Pochettino remains one of the most highly regarded tacticians in the game after leaving Tottenham last November.
Exactly a year ago, his Spurs team lost 2-0 to Liverpool in the Champions League final.
Jurgen Klopp’s men have gone on to dominate the 2019-20 Premier League season and Pochettino suggested the high-octane takes on football put forward by the German and Pep Guardiola at Manchester City were proved to be viable in the English game by his initial excursion at St Mary’s.
“Football in England changed with that Southampton team of 2013-14, there is no other team that had as big an impact in changing the mindset,” Pochettino told Guillem Balague’s Talking Football show on LaLiga TV.
“We arrived at a club with a president like Nicola Cortese who gave us what we needed to create something unique in English football. Our ability to adapt to a completely different environment was incredible.

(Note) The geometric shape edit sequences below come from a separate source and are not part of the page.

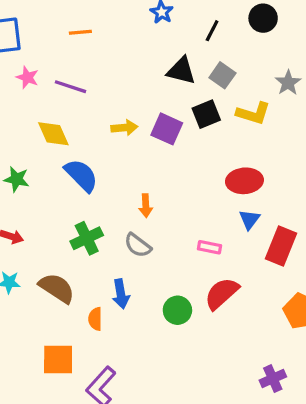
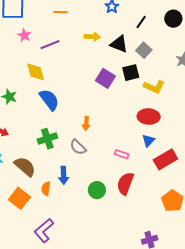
purple line: (70, 87) -> (50, 45), turned -48
yellow L-shape: (253, 113) -> (154, 87), moved
yellow arrow: (124, 128) -> (92, 37), moved
red rectangle: (281, 246) -> (165, 159), turned 30
red semicircle: (222, 293) -> (125, 183), turned -35
orange square: (58, 360) -> (19, 198), moved, turned 30

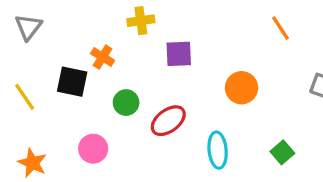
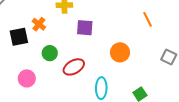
black square: (72, 82) -> (19, 37), turned -30

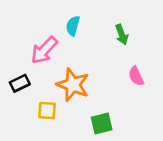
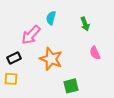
yellow square: (47, 111) -> (11, 79), moved

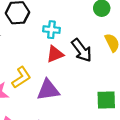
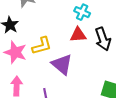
purple triangle: (48, 90) -> (62, 64), turned 30

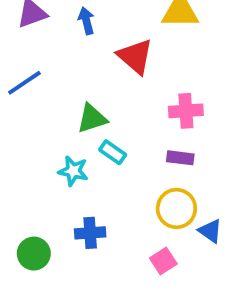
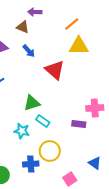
blue arrow: (86, 21) -> (29, 51), turned 152
pink cross: (186, 111) -> (95, 108), moved
yellow circle: (176, 208) -> (50, 151), moved

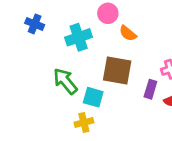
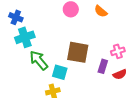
orange semicircle: (128, 33) -> (101, 11), moved
cyan cross: (79, 37) -> (25, 37), moved

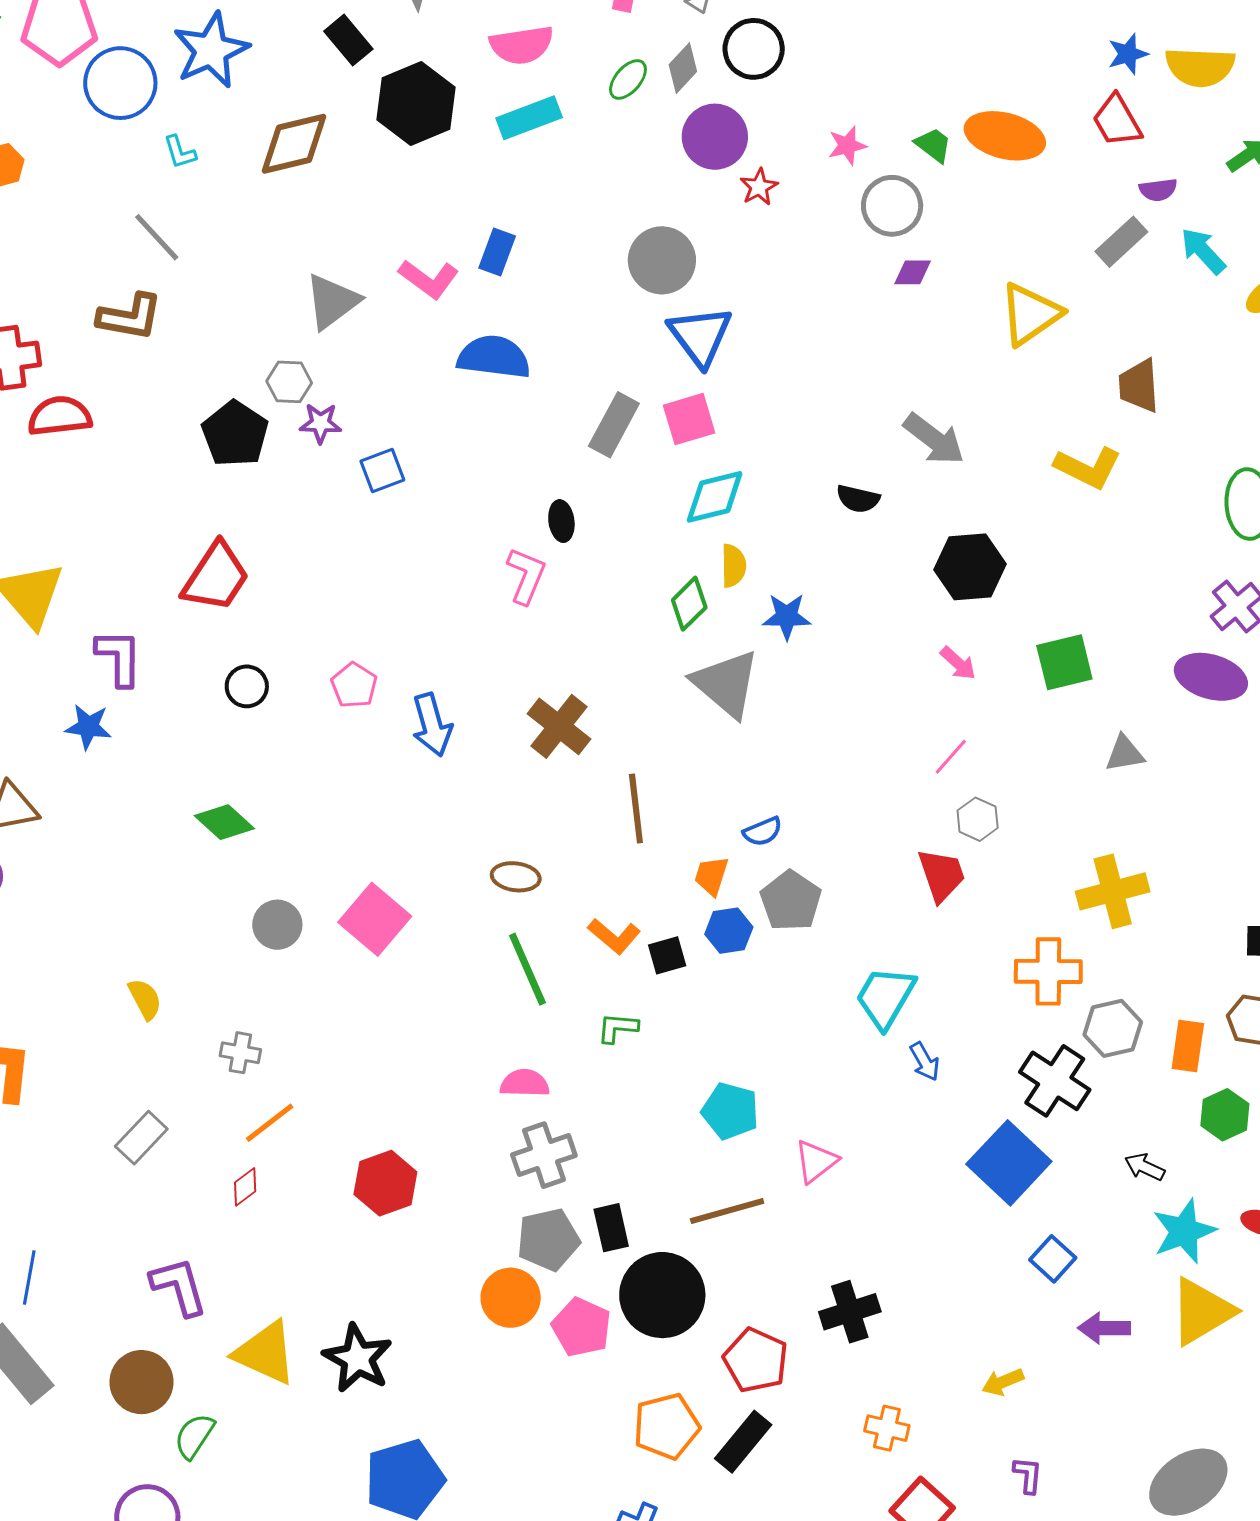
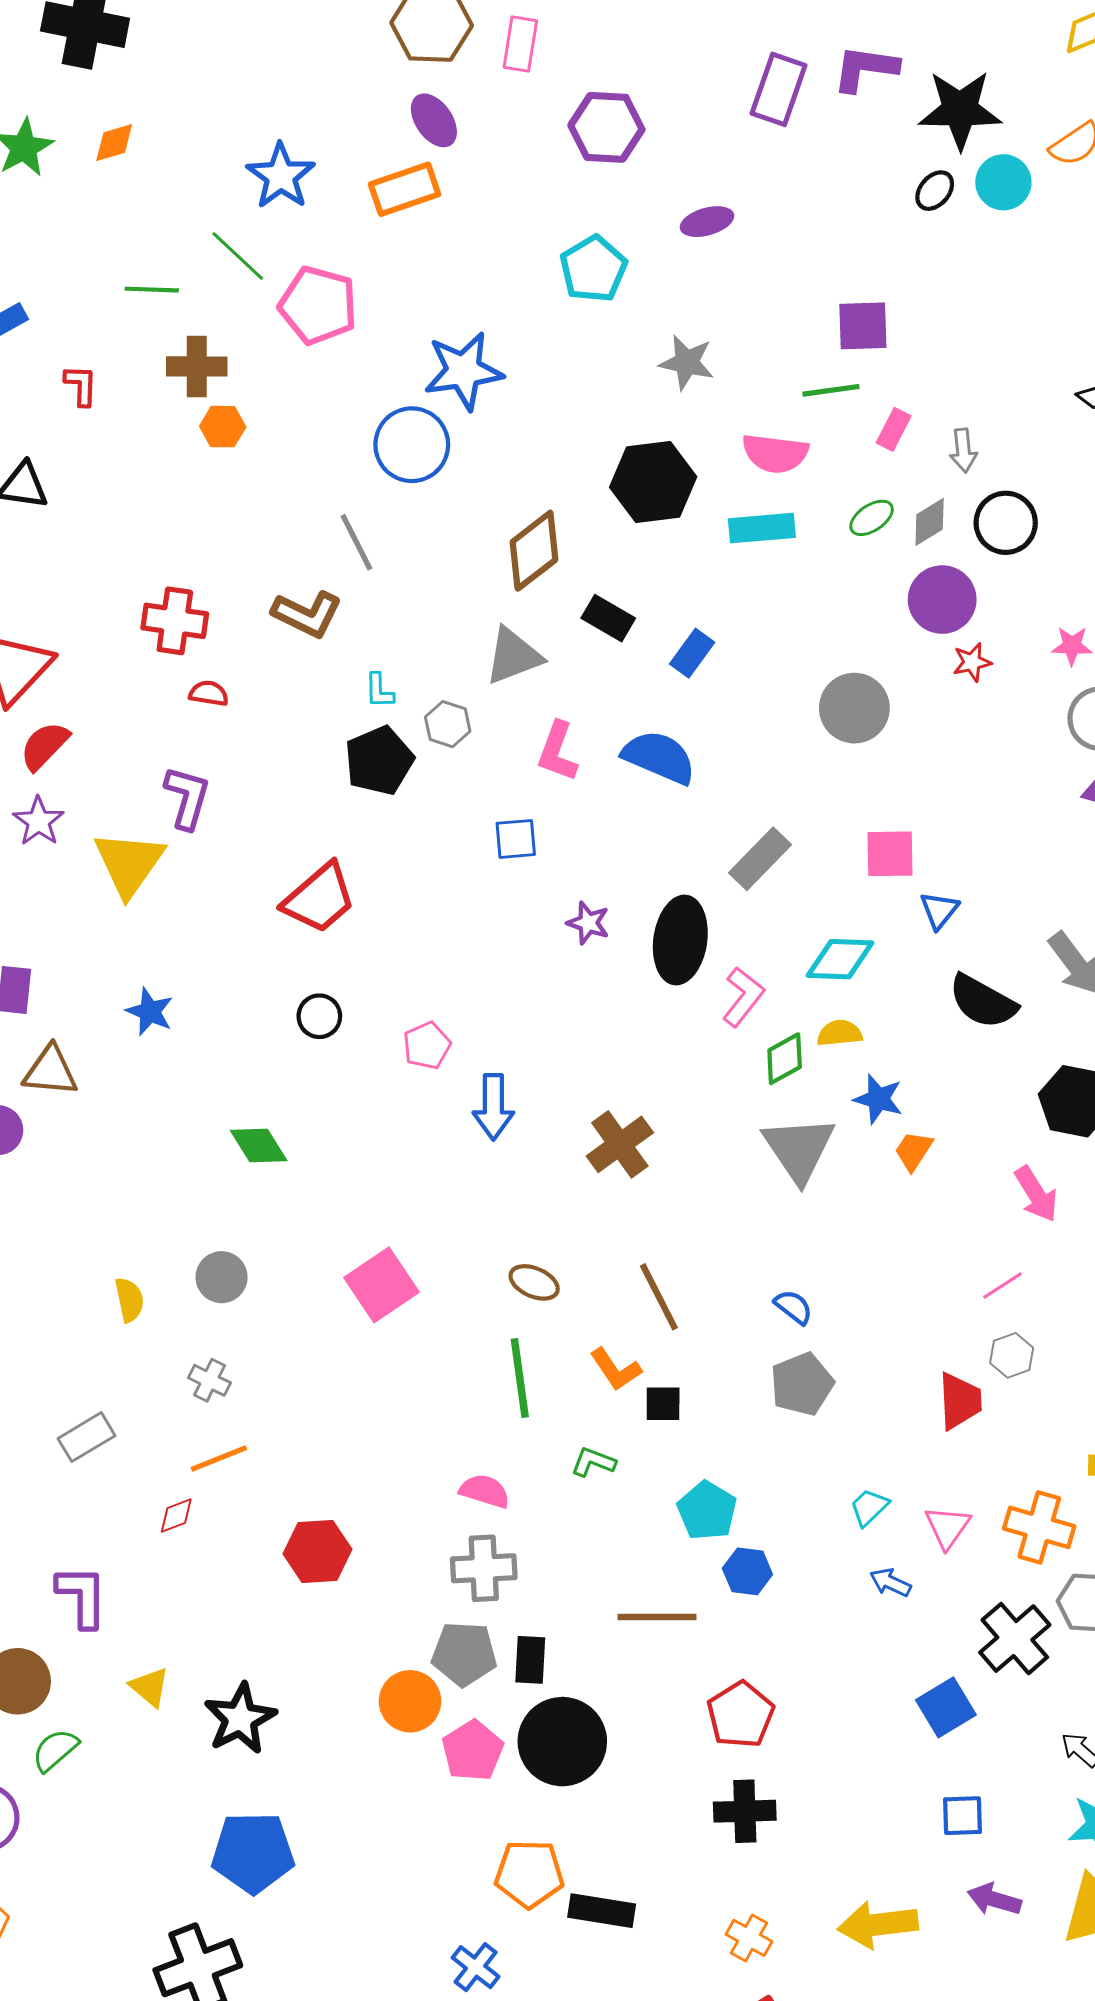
black rectangle: (348, 40) -> (608, 618), moved, turned -36
blue circle: (120, 83) -> (412, 445), moved
brown diamond: (294, 144) -> (534, 551), moved, turned -40
cyan L-shape: (180, 152) -> (379, 691), moved
pink L-shape: (429, 279) -> (557, 752), moved, turned 58
blue triangle: (700, 336) -> (939, 910), moved, size x0.6
red semicircle: (60, 416) -> (209, 693), size x0.6
pink square: (689, 419) -> (890, 854), moved
purple star: (320, 423) -> (588, 923), moved
black semicircle: (858, 499) -> (983, 1002), size x1.6
black ellipse: (561, 521) -> (680, 940), size x2.0
yellow semicircle: (733, 566) -> (839, 1033), turned -111
pink L-shape: (526, 576) -> (743, 997), moved
purple L-shape: (119, 658) -> (187, 798), moved
pink arrow: (958, 663) -> (1036, 1194), size x1.4
brown line: (636, 809) -> (659, 1297), moved, turned -36
blue semicircle: (763, 832) -> (793, 1307), turned -135
orange trapezoid: (711, 876) -> (914, 1151), moved
gray circle: (277, 925) -> (222, 1277), moved
blue hexagon: (729, 931) -> (747, 1571), moved
cyan trapezoid: (885, 997) -> (869, 1507), size x0.6
blue arrow: (925, 1062) -> (890, 1582), turned 129
cyan pentagon: (730, 1111) -> (707, 1511), moved
pink triangle: (816, 1161) -> (947, 1527), moved, turned -33
blue square: (1009, 1163) -> (946, 1707), size x0.7
brown line: (727, 1211) -> (657, 1617), moved
blue square: (1053, 1259) -> (963, 1816), turned 30
yellow triangle: (265, 1353) -> (150, 1687), size x0.6
red pentagon: (756, 1360) -> (741, 1715), moved
yellow arrow: (1003, 1382) -> (878, 1925), size x1.8
black rectangle: (743, 1442) -> (602, 1911), turned 44

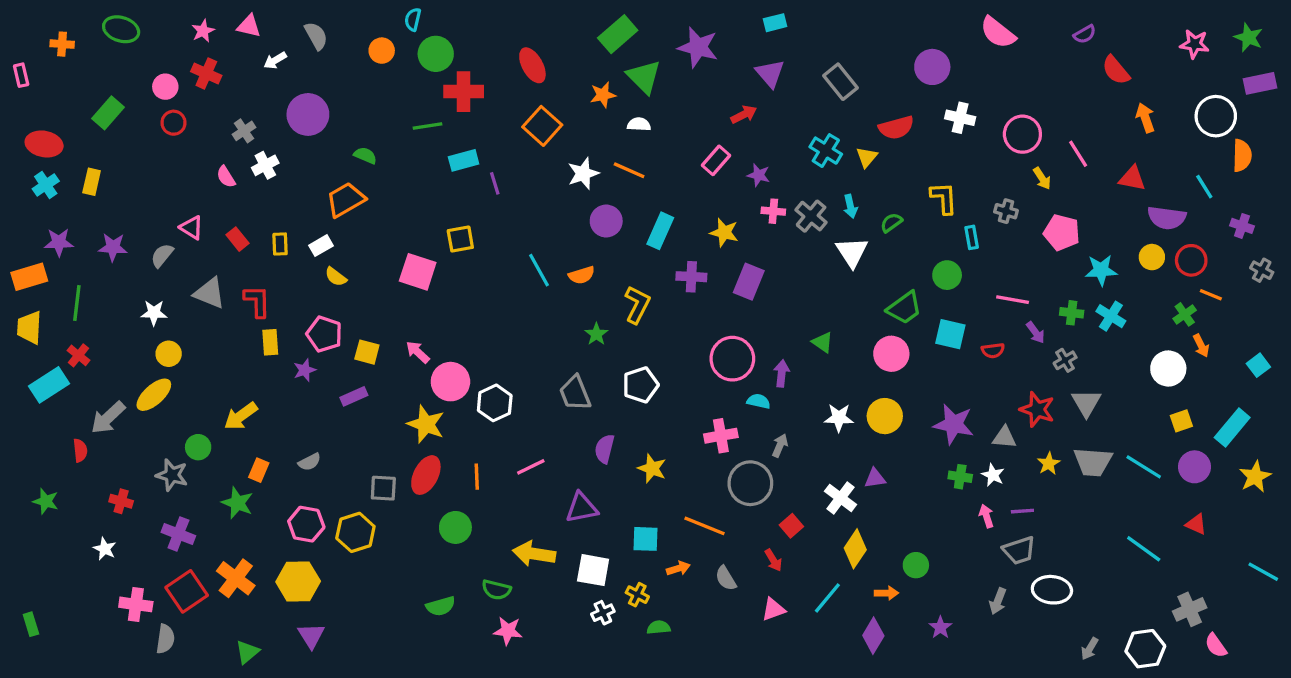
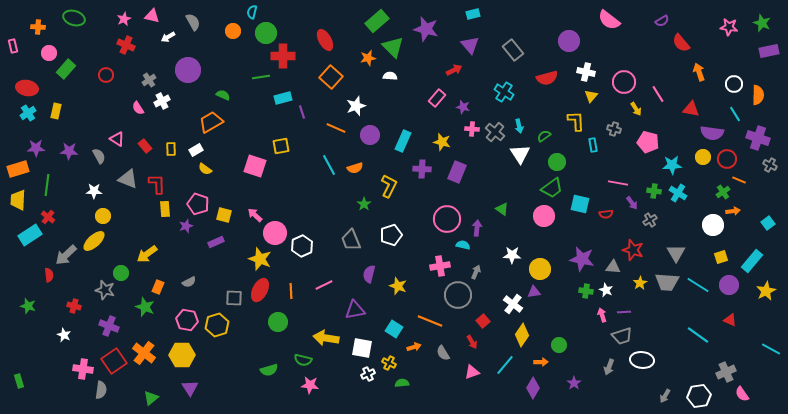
pink circle: (165, 87) -> (49, 53), moved
white circle: (1216, 116) -> (734, 84), moved, size x0.7
yellow triangle: (867, 157) -> (591, 96), moved
orange line: (629, 170) -> (336, 128), moved
purple cross: (1242, 226) -> (758, 138), size x1.6
gray semicircle: (162, 255) -> (99, 156), turned 112
green circle: (947, 275) -> (557, 162), moved
orange arrow: (1201, 346) -> (733, 211), turned -72
gray triangle: (1086, 403) -> (676, 253), moved
yellow circle: (885, 416) -> (540, 269), moved
cyan square: (646, 539) -> (394, 329), turned 30

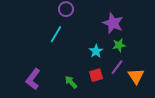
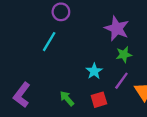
cyan star: (96, 51) -> (94, 71), moved
red square: (96, 75) -> (99, 100), moved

“We found a group of players who wanted to learn from the experiences we brought from Spanish football, and with the quality to play a different style of football to that which everyone in English football was used to.
“Young players started to appear, and people started to trust in young players, also in the English national team.”
Victories over Manchester City, Liverpool and Chelsea were high points as Pochettino eased Southampton away from relegation trouble in 2012-13, before steering them to an eighth-place finish the following season.
Luke Shaw and Jay Rodriguez made their breakthroughs with England, while fellow Three Lions internationals Adam Lallana, Rickie Lambert and Nathaniel Clyne would go on to join Liverpool along with Dejan Lovren.
— Southampton FC (@SouthamptonFC) May 27, 2014
Southampton took their astute punt on Pochettino after he began his coaching career in impressive fashion at Espanyol, where he believes he had a similarly transformative effect.
“At Espanyol, we were the first coaching staff who started to teach exercises to bring the ball out from the back,” he said.
“The facts are there. Just watch any game from around 2010 and 2011, the ball is played out from the goal. When previously it was always hit long.
“We started with that, and many people are a bit surprised. Everyone talks of Barcelona, Madrid, Milan.
“No, no, it was Espanyol, with Ernesto Galan, Jordi Amat, Raul Rodriguez, David Lopez, Didac Vila, Victor Ruiz, Raul Baena, Juan Forlin, Javi Marquez.
“Many of those players grew up with a style of play and philosophy different from modern football played today.”